**WORK INSTRUCTION:** Repeat all of the records exactly, leaving out the pictures.

Content starts

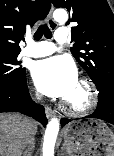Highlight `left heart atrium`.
<instances>
[{
    "label": "left heart atrium",
    "mask_w": 114,
    "mask_h": 156,
    "mask_svg": "<svg viewBox=\"0 0 114 156\" xmlns=\"http://www.w3.org/2000/svg\"><path fill=\"white\" fill-rule=\"evenodd\" d=\"M31 75L44 95L67 99L77 85V69L66 56H54L33 64Z\"/></svg>",
    "instance_id": "39dd6f15"
}]
</instances>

Content ends

**RESULT FOR THIS TASK:**
Highlight `left heart atrium`.
<instances>
[{
    "label": "left heart atrium",
    "mask_w": 114,
    "mask_h": 156,
    "mask_svg": "<svg viewBox=\"0 0 114 156\" xmlns=\"http://www.w3.org/2000/svg\"><path fill=\"white\" fill-rule=\"evenodd\" d=\"M31 75L44 95L67 99L77 85V69L66 56H54L33 64Z\"/></svg>",
    "instance_id": "39dd6f15"
}]
</instances>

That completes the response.